This document explains the runtime fleet: the servers uptime-bench operates, what each component is for, and how traffic moves between them. It is focused on the deployed test environment rather than every Go package in the repo.
flowchart LR
Operator["Operator / CI"]
subgraph Control["Control and storage"]
Harness["Harness server<br/>cmd/harness"]
DB[("MySQL<br/>run log + metrics")]
end
subgraph Fleet["Controlled benchmark fleet"]
Target["Target server(s)<br/>cmd/target<br/>public :80/:443<br/>control :9000"]

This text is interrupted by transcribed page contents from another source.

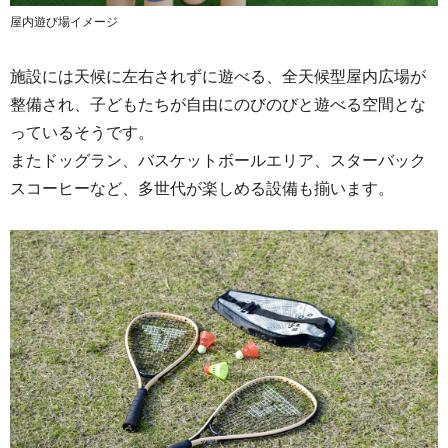
屋内遊び場イメージ
施設には天候に左右されずに遊べる、全天候型屋内広場が
整備され、子どもたちが自由にのびのびと遊べる空間とな
っているそうです。
またドッグラン、バスケットボールエリア、スターバック
スコーヒーなど、多世代が楽しめる設備も揃います。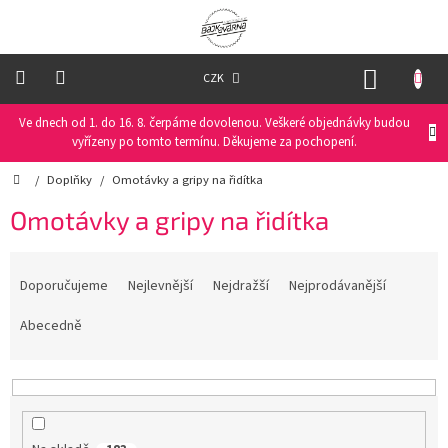
Přejít
na
obsah
NÁKUP
CZK
KOŠÍK
Ve dnech od 1. do 16. 8. čerpáme dovolenou. Veškeré objednávky budou
Oblečení
na
vyřízeny po tomto termínu. Děkujeme za pochopení.
kolo
Domů
/
Doplňky
/
Omotávky a gripy na řidítka
Oblečení
Omotávky a gripy na řidítka
na
běžky
Ř
a
Doporučujeme
Nejlevnější
Nejdražší
Nejprodávanější
Funkční
prádlo
z
e
Abecedně
n
PRO
í
DĚTI
p
r
Helmy
o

DNS["DNS server(s)<br/>cmd/dns<br/>public :53 UDP/TCP<br/>control :9100"]
Certmint["Certmint server<br/>cmd/certmint<br/>library API :9200"]
end
subgraph External["Outside the fleet"]
VendorAPI["Monitoring service APIs<br/>Jetmon, Pingdom, UptimeRobot,<br/>Datadog, Better Uptime,<br/>Gatus, Uptime Kuma"]
Probes["Vendor probe workers"]
Registrar["Domain registrar<br/>NS + glue records"]
end
Operator -->|"starts harness, deploys binaries"| Harness
Harness -->|"SQL writes and reads"| DB
Harness -->|"provision, retrieve, deprovision"| VendorAPI
Harness -->|"activate/deactivate failures"| Target
Harness -->|"activate/deactivate DNS failures"| DNS
Harness -->|"push cert-library source"| Target
VendorAPI -->|"schedules checks"| Probes
Probes -->|"resolve benchmark hostnames"| DNS
Probes -->|"HTTP / HTTPS / TCP checks"| Target
Registrar -->|"delegates domains to"| DNS
Certmint -->|"ACME DNS-01 TXT updates"| DNS
Target -->|"poll manifest + PEM files"| Certmint
| Component | Runs | Public traffic | Control traffic | Purpose |
|---|---|---|---|---|
| Harness server | cmd/harness, usually MySQL |
None required for probes | Outbound to every fleet member and monitoring API | Orchestrates runs. It reads fleet.toml, services.toml, and scenario/campaign TOML, provisions monitors, activates failures, collects reports, records ground truth, derives metrics, and generates campaign data. |
| MySQL | MySQL server | None | SQL from harness, measurement, and report tooling | Stores the canonical record: scenario runs, campaign runs, ground-truth events, monitor reports, and derived metrics. It is the audit trail, not a cache. |
| Target server | cmd/target |
HTTP on :80, HTTPS on :443, TCP probe traffic |
Authenticated HTTP control on :9000 |
Hosts the benchmark websites. It injects non-DNS failures such as HTTP status changes, timeouts, partial bodies, redirects, content tampering, TCP failures, and TLS failures. |
| DNS server | cmd/dns |
Authoritative DNS on :53 UDP/TCP |
Authenticated HTTP control on :9100 |
Serves benchmark domains and injects DNS failures. Multiple DNS servers let the benchmark fail one nameserver while others remain healthy. |
| Certmint server | cmd/certmint |
Optional read-only cert-library API on :9200 |
ACME TXT writes to DNS server control APIs | Produces the certificate library used by TLS expiry and expiring-certificate scenarios. It mints certificates slowly, archives them, and publishes a manifest plus PEM files for targets to poll. |
| Monitoring services | Vendor-hosted services and Jetmon deployments | Probe traffic originates from vendor infrastructure | API calls from adapters | These are the systems being evaluated. uptime-bench configures their monitors, then records what they detected and when. |
This is the path monitoring services see. It should look like ordinary internet monitoring against ordinary websites.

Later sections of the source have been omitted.